Я писал ему шпаргалки. Короткие тезисы, которые он заучивал наизусть, пока Ефим чистил его сапоги.
«Для генерала Н.: упор на надежность кремневого замка в дождь».
«Для статского советника К.: стоимость одного выстрела с учетом логистики свинца».
И это работало.
Николай принимал их в библиотеке или в саду. Он держался уверенно, не тушевался и отвечал четко и по-военному. Я видел, как меняются лица визитеров. Скепсис сменялся удивлением, а удивление — уважением.
Однажды я стал невольным свидетелем разговора Фёдора Карловича с одним полковником из артиллерийских. Они курили на террасе, не подозревая, что я крутился неподалёку.
— Удивительный юноша, — задумчиво произнес полковник, выпуская струю дыма. — Я ожидал увидеть избалованного царедворца, нахватавшегося вершков. А он… Знаете, Фёдор, он мыслит как инженер. Он видит суть механизма, а не красоту парада.
Эта фраза, брошенная вскользь, стала той самой искрой, что подожгла фитиль под бочкой с порохом, на которой сидел Ламздорф.
Генерал услышал. Или ему донесли.
Для любого другого педагога слова «мыслит как инженер» стали бы комплиментом. Для Ламздорфа они прозвучали как пощечина перчаткой по лицу. В его системе координат Романов должен мыслить как государь, как полубог, как символ власти. А инженер — это обслуга. Это те, кто пачкает руки. Если Николай мыслит как инженер, значит, воспитание Ламздорфа провалилось.
Генерал затаился ненадолго, но удар нанес точно и подло.
Он подал прошение о внеочередной ревизии учебных программ. Формулировка была безупречна: «Дабы увлечение механическими забавами не иссушило душу и не отвратило от истинного предназначения, надлежит усилить долю классических дисциплин и Закона Божия».
Он нашел союзника там, где мы были наиболее уязвимы. Он снова решил сделать всё руками Отца Серафима.
Наш добрый законоучитель, человек искренней веры, но старой закалки, давно косился на нашу гальваническую ванну с подозрением. Ему казалось, что мы вторгаемся в божественный промысел, меняя суть вещей. Ламздорфу оставалось лишь слегка подтолкнуть его, нашептать о гордыне ума, и отец Серафим начал читать проповеди о тщетности мирских знаний.
— Они окружают, Макс, — мрачно констатировал Николай, вернувшись с урока закона Божия. — Отец Серафим смотрел на меня так, будто я продал душу за чертеж штуцера. Ламздорф сиял.

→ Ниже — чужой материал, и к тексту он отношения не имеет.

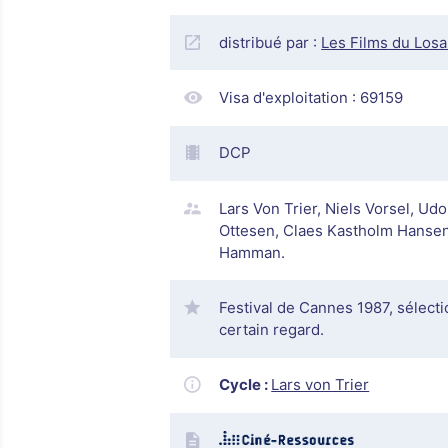
distribué par :
Les Films du Los
Visa d'exploitation :
69159
DCP
Lars Von Trier, Niels Vorsel, Ud
Ottesen, Claes Kastholm Hansen
Hamman.
Festival de Cannes 1987, sélectio
certain regard.
Cycle :
Lars von Trier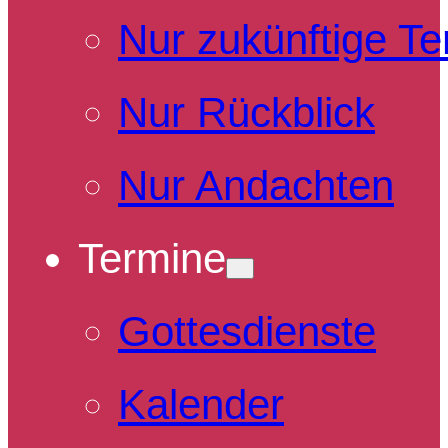
Nur zukünftige T
Nur Rückblick
Nur Andachten
Termine
Gottesdienste
Kalender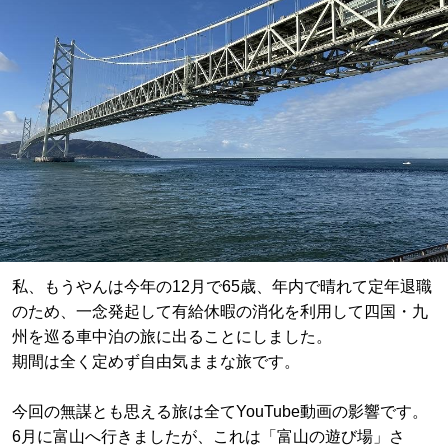
私、もうやんは今年の12月で65歳、年内で晴れて定年退職
のため、一念発起して有給休暇の消化を利用して四国・九
州を巡る車中泊の旅に出ることにしました。
期間は全く定めず自由気ままな旅です。
今回の無謀とも思える旅は全てYouTube動画の影響です。
6月に富山へ行きましたが、これは「富山の遊び場」さ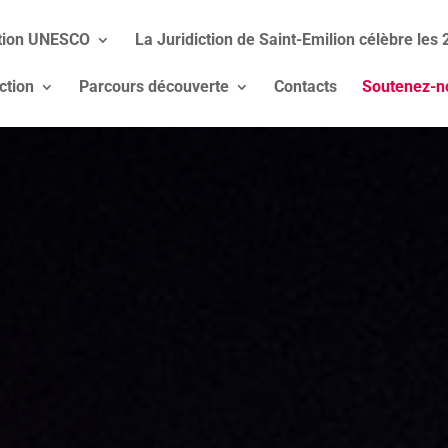
ption UNESCO
La Juridiction de Saint-Emilion célèbre les
ction
Parcours découverte
Contacts
Soutenez-n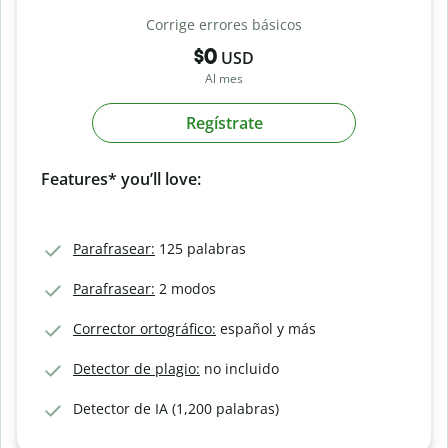
Corrige errores básicos
$0
USD
Al mes
Regístrate
Features* you’ll love:
Parafrasear:
125 palabras
Parafrasear:
2 modos
Corrector ortográfico:
español y más
Detector de plagio:
no incluido
Detector de IA (1,200 palabras)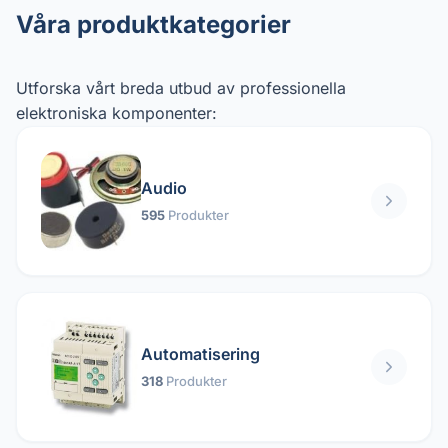
Våra produktkategorier
Utforska vårt breda utbud av professionella
elektroniska komponenter:
Audio
595
Produkter
Automatisering
318
Produkter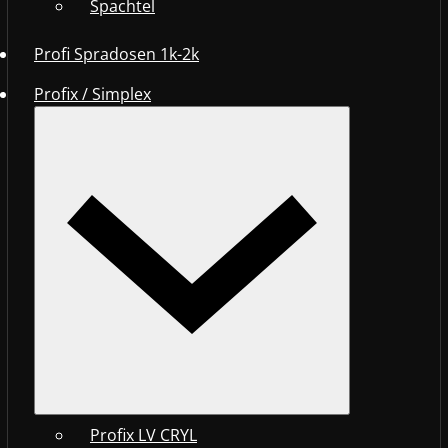
Spachtel
Profi Spradosen 1k-2k
Profix / Simplex
Profix LV CRYL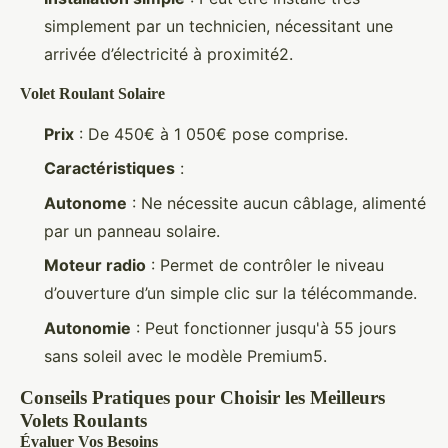
simplement par un technicien, nécessitant une
arrivée d’électricité à proximité2.
Volet Roulant Solaire
Prix
: De 450€ à 1 050€ pose comprise.
Caractéristiques
:
Autonome
: Ne nécessite aucun câblage, alimenté
par un panneau solaire.
Moteur radio
: Permet de contrôler le niveau
d’ouverture d’un simple clic sur la télécommande.
Autonomie
: Peut fonctionner jusqu'à 55 jours
sans soleil avec le modèle Premium5.
Conseils Pratiques pour Choisir les Meilleurs
Volets Roulants
Évaluer Vos Besoins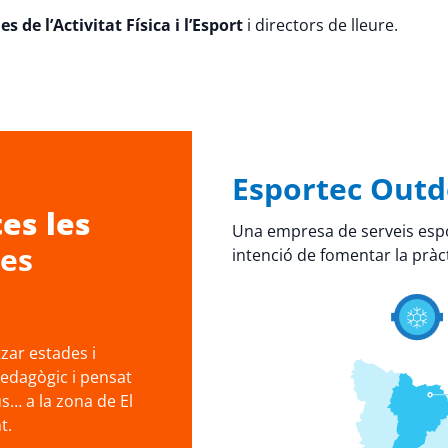
s de l’Activitat Física i l’Esport
i directors de lleure.
Esportec Outd
es les
Una empresa de serveis espo
res
intenció de fomentar la pràct
ar estades i
pedagògic i pensat
s… a la zona de El
t.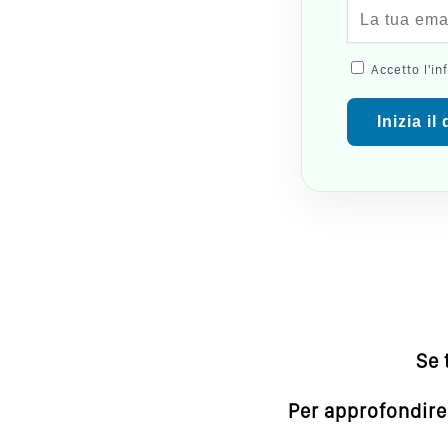
Accetto l'in
Inizia il
Se 
Per approfondire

Нужно было разрывать кольцо.
Я не мог спорить с генералом о педагогике. И уж тем более не мог спорить с иереем о богословии. Мои аргументы из XXI века здесь бы не котировались.

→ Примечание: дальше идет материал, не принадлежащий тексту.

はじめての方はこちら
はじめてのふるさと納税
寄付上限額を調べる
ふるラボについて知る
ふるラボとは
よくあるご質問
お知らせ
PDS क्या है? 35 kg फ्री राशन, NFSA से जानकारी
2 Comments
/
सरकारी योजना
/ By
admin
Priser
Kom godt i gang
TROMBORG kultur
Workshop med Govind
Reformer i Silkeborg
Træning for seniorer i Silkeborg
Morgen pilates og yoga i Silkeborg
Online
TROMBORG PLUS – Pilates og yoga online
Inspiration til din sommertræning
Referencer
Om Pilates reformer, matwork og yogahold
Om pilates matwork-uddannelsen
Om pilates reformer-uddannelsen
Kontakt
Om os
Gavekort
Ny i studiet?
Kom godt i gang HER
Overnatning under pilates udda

Нужно было действовать тоньше. Через третьи руки.
Я попросил Николая организовать «случайную» встречу отца Серафима с комендантом нашего полигона, Петром Ивановичем Багратионом, после литургии. Генерал был человеком прямым и набожным.

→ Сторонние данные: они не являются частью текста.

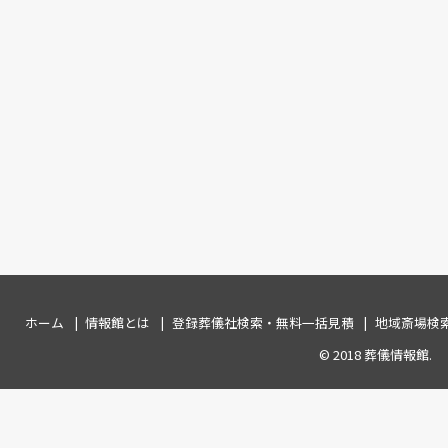
ホーム
情報館とは
登録葬儀社検索・無料一括見積
地域斎場検
© 2018
葬儀情報館
.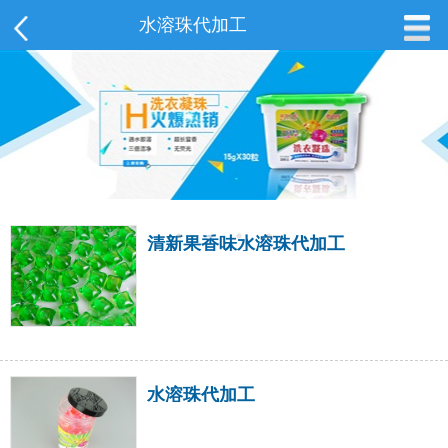
水溶珠代加工
清新果香味水溶珠代加工
水溶珠代加工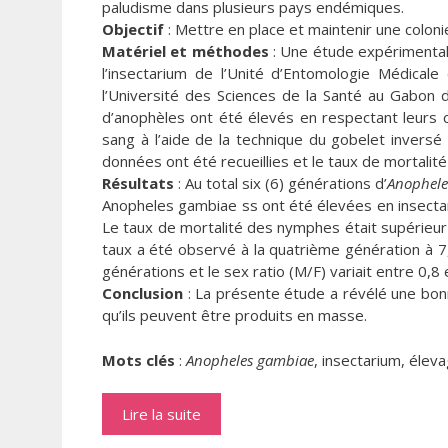
paludisme dans plusieurs pays endémiques.
Objectif
: Mettre en place et maintenir une coloni
Matériel et méthodes
: Une étude expérimental
l’insectarium de l’Unité d’Entomologie Médical
l’Université des Sciences de la Santé au Gabon
d’anophèles ont été élevés en respectant leurs c
sang à l’aide de la technique du gobelet inversé 
données ont été recueillies et le taux de mortali
Résultats
: Au total six (6) générations d’
Anophele
Anopheles gambiae ss ont été élevées en insecta
Le taux de mortalité des nymphes était supérieur 
taux a été observé à la quatrième génération à 
générations et le sex ratio (M/F) variait entre 0,8 
Conclusion
: La présente étude a révélé une bon
qu’ils peuvent être produits en masse.
Mots clés
:
Anopheles gambiae
, insectarium, élev
Lire la suite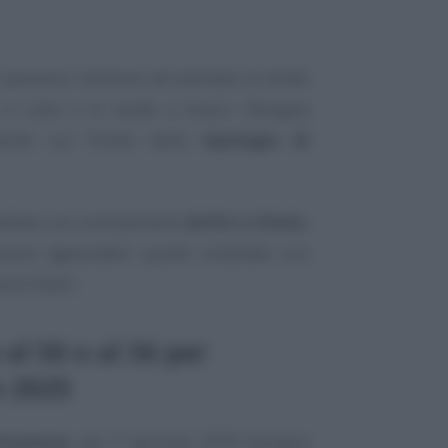
i possono rientrare ad esempio le tende
 a rullo e le tende a bracci. Bisogna
i anche sul fronte della
tipologia di
allate con orientamenti
da Est a Ovest
,
ece agevolabili quelle installate con
ord-Ovest.
al 50 o al 36 per
o 2025
trazione
, dal 1° gennaio 2025 bisogna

— Ваше Высочество, попросите коменданта рассказать батюшке не о дальности стрельбы, а о спасенных жизнях.
Встреча состоялась в церковном саду. Я наблюдал издали. Комендант, размахивая руками, горячо что-то объяснял тихому священнику.
— Батюшка, да вы поймите! — долетал до меня его бас. — Француз бьет нашего солдатика с двухсот шагов, а мы ему ответить не можем! Стоят православные как мишени, гибнут зазря! А с этим ружьем мы супостата за версту достанем. Разве ж грех — жизнь христианскую сберечь? Разве Господь хочет, чтобы мы детей своих под пули подставляли беззащитными?
Отец Серафим слушал, теребя крест. Он был добрым человеком, и аргумент о «сбережении воинов Христовых» попал в цель. Он задумался.
На следующем уроке тон проповеди изменился. Священник заговорил о том, что меч тоже может быть орудием Господним, если поднят для защиты Отечества, и что «разумение механики» есть дар, который надлежит употреблять во благо.
Ламздорф снова остался в одиночестве. Его союзник дезертировал, перейдя на сторону здравого смысла. Очередной рапорт генерала вернулся из канцелярии Александра с лаконичной пометкой «К сведению». На чиновничьем языке это означало вежливое «прочитали и выбросили».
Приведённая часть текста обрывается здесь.